Light dark sector via thermal decays of Dark Matter: the case of a 17 MeV particle coupled to electrons

Abstract

Recent experimental observations, most notably those reported by the ATOMKI and Positron Annihilation into Dark Matter Experiment (PADME) collaborations, have hinted anomalies that may indicate the presence of a new resonance with a mass around $17\,\text{MeV}$, potentially interacting with both nucleons and electrons. Since 2020, ATOMKI has observed this resonance in nuclear transitions from excited to ground states in ${}^{8}\mathrm{Be}$, ${}^{4}\mathrm{He}$, and ${}^{12}\mathrm{C}$. More recently, in 2025, PADME, operating at the Laboratori Nazionali di Frascati, has also hinted a similar excess, in this case in the $e^{+}e^{-}$ final-state events originating from positron annihilation on fixed-target atomic electrons of Carbonium.

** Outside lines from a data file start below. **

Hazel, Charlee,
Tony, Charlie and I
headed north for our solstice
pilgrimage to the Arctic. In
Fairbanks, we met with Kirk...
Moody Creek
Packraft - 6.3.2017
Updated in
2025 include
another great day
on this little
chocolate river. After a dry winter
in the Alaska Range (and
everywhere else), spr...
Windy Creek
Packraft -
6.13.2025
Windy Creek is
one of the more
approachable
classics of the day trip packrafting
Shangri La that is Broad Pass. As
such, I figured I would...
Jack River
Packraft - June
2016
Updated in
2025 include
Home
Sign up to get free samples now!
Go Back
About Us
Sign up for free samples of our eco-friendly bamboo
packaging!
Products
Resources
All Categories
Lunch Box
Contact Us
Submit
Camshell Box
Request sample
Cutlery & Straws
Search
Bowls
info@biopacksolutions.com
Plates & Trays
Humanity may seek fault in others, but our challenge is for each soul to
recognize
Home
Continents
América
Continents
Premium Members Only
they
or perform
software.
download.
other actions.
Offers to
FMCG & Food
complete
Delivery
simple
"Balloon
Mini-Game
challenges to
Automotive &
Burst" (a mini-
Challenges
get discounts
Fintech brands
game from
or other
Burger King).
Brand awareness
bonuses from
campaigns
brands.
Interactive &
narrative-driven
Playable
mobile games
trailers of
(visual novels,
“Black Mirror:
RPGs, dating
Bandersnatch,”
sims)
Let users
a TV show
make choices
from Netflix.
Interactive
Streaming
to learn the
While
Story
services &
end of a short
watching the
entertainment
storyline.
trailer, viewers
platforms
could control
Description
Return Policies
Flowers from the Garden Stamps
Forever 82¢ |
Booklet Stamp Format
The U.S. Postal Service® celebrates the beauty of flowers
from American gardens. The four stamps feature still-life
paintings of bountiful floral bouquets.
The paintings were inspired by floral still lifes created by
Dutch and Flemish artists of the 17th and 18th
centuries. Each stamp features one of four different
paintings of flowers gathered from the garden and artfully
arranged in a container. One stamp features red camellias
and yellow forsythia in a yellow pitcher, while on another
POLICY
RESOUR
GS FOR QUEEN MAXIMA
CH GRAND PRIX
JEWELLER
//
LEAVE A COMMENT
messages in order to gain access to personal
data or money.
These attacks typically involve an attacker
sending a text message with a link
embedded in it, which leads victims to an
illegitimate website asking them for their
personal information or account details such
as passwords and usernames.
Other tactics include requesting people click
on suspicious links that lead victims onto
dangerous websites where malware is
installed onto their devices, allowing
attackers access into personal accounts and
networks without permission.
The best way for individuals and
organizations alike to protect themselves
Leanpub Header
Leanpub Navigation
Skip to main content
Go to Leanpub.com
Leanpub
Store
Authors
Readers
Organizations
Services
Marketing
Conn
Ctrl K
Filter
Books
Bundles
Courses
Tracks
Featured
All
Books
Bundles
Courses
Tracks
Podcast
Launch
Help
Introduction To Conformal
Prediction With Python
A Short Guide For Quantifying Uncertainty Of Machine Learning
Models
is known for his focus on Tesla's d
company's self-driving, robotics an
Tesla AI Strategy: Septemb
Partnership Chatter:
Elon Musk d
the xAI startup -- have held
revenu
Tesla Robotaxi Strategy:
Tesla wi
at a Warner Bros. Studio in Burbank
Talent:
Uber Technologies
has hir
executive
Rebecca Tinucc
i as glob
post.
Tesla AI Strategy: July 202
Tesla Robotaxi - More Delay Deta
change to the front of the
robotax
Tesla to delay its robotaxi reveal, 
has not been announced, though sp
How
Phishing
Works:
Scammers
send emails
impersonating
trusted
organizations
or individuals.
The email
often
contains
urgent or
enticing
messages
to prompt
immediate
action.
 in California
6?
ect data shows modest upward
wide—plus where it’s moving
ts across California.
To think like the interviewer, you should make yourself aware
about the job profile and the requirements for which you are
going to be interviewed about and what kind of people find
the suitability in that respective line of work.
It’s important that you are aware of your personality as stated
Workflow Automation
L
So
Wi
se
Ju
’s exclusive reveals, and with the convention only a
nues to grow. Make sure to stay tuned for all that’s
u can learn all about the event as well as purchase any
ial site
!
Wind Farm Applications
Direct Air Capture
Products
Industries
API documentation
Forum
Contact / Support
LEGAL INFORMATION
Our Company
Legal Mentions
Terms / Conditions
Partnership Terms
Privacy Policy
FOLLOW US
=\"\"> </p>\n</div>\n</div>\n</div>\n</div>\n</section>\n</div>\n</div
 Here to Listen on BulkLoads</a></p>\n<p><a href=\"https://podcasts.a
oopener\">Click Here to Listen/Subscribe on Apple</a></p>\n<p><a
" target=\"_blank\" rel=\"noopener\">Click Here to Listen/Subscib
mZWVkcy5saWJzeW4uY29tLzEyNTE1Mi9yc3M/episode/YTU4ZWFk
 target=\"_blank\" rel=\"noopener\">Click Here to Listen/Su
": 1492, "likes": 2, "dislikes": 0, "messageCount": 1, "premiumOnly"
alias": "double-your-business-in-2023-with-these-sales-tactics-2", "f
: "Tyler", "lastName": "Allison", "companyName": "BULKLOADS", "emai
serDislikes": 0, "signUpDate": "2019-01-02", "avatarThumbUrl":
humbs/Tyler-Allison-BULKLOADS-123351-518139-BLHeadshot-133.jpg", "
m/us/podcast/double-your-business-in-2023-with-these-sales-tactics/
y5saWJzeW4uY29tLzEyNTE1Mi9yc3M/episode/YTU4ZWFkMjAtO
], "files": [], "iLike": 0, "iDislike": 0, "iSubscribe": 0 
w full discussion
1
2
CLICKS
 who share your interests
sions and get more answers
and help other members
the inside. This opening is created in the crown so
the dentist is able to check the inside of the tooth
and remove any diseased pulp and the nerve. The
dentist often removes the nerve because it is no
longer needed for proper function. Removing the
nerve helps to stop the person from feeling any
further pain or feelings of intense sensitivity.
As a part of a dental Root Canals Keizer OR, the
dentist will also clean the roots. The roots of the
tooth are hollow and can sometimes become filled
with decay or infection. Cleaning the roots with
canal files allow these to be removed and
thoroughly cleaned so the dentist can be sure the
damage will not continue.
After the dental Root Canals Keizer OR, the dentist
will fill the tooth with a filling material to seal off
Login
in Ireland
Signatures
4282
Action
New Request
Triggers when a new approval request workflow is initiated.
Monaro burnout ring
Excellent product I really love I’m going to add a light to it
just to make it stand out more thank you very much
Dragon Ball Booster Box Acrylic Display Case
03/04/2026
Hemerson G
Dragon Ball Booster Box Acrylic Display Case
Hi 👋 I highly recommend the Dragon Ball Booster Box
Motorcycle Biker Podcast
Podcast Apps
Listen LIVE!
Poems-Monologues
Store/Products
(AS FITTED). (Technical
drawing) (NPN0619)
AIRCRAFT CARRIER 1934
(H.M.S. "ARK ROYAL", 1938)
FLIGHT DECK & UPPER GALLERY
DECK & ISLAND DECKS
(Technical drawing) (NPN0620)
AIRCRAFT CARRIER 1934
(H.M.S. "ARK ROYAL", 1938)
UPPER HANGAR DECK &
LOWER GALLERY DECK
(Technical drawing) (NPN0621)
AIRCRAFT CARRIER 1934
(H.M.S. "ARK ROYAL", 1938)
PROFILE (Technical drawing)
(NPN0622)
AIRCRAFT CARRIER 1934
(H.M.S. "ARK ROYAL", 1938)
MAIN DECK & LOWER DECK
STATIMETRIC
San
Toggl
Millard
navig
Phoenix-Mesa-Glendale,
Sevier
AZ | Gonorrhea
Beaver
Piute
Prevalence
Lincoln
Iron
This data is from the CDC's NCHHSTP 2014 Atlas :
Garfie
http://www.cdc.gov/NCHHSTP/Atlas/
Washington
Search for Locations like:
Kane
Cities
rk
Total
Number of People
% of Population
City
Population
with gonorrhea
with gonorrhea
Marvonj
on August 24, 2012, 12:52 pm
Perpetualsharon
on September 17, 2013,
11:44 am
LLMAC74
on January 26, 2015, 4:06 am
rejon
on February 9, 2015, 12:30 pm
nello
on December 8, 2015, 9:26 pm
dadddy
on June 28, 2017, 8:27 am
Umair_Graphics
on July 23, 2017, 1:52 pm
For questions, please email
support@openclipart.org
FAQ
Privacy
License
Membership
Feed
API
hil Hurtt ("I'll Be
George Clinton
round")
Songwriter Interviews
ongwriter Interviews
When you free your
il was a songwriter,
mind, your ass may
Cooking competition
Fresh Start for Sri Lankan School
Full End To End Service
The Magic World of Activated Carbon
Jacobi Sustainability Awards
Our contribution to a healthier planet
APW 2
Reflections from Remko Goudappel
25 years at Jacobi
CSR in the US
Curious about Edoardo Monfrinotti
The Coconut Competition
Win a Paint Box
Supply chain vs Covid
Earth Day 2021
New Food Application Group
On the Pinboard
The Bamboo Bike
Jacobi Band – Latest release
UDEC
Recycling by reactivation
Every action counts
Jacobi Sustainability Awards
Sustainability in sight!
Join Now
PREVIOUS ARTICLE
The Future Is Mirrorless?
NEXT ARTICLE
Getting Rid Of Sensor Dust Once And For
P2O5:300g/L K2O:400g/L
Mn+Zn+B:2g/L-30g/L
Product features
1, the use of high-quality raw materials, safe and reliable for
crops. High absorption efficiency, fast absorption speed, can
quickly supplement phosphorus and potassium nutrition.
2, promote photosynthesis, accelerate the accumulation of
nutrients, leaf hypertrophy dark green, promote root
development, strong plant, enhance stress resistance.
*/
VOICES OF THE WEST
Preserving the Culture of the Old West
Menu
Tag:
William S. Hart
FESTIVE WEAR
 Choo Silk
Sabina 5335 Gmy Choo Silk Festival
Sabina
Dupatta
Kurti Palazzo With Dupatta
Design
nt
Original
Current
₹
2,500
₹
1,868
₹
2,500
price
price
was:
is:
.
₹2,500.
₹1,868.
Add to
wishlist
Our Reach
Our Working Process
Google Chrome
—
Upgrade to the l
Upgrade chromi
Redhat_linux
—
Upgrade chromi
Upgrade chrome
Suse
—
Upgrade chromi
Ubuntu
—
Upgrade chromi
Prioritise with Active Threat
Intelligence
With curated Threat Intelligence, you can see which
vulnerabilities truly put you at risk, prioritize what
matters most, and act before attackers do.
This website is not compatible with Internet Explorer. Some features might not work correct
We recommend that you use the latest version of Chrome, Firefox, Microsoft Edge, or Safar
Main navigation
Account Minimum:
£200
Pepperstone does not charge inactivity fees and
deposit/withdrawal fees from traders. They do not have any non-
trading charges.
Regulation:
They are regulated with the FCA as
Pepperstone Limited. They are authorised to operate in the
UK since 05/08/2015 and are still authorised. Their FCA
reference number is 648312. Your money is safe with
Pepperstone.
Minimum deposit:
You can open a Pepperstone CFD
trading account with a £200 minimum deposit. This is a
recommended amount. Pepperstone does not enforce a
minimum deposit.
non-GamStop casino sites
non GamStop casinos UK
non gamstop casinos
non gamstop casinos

This concordance strengthens the case for a common underlying origin, potentially involving a new boson, conventionally referred to as $X_{17}$. Despite these intriguing developments, the global experimental landscape remains highly dynamic, particularly in light of recent MEG~II constraints, and a definitive confirmation or exclusion of the $X_{17}$ hypothesis is still lacking. Within this evolving and exciting context, this thesis investigates whether a hypothetical $17\,\text{MeV}$ particle, coupled to electrons as suggested by the PADME observations, could function as a mediator between the Standard Model and previously unexplored hidden sectors. Such a mediator could, in principle, offer a novel pathway toward addressing one of the principal outstanding inconsistencies of the Standard Model: the nature and origin of dark matter.

Figures (17)

• Figure 1: Rotation curves of spiral galaxies taken from Cirelli:2024ssz. On the left, the original rotation curve of Andromeda by Rubin and Ford (1970). On the right, a recent rotation curve for the Milky Way adapted from refId0. Both are plotted in function of the distance with respect to the center of the galaxy
• Figure 2: Possible mass range for DM candidates. In this work, we focus specifically on the MeV region.
• Figure 3: Schematic representation of the three main experimental strategies to probe particle DM: indirect detection, direct detection, and collider searches. They correspond respectively to SM final states from DM, DM–SM scattering, and DM production from SM collisions.The symbol $\chi$ denotes the dark–matter particle. Image taken from https://doi.org/10.1002/andp.201500114.
• Figure 4: Temperature evolution of the effective numbers of degrees of freedom. Image taken from Ref. Cirelli:2024ssz.
• Figure 5: Evolution of the DM abundance $Y$ in a freeze-out scenario. (i) For $z \ll 1$ ($T \gg m_\chi$) the abundance tracks its equilibrium value and remains approximately constant. (ii) Around $z \sim 1$ the DM becomes non–relativistic, annihilations become inefficient, and the abundance rapidly departs from equilibrium. (iii) For $z \gg 1$ annihilations freeze out and the abundance settles to its final asymptotic value, determining the relic density. Figure adapted from Ref. Cirelli:2024ssz.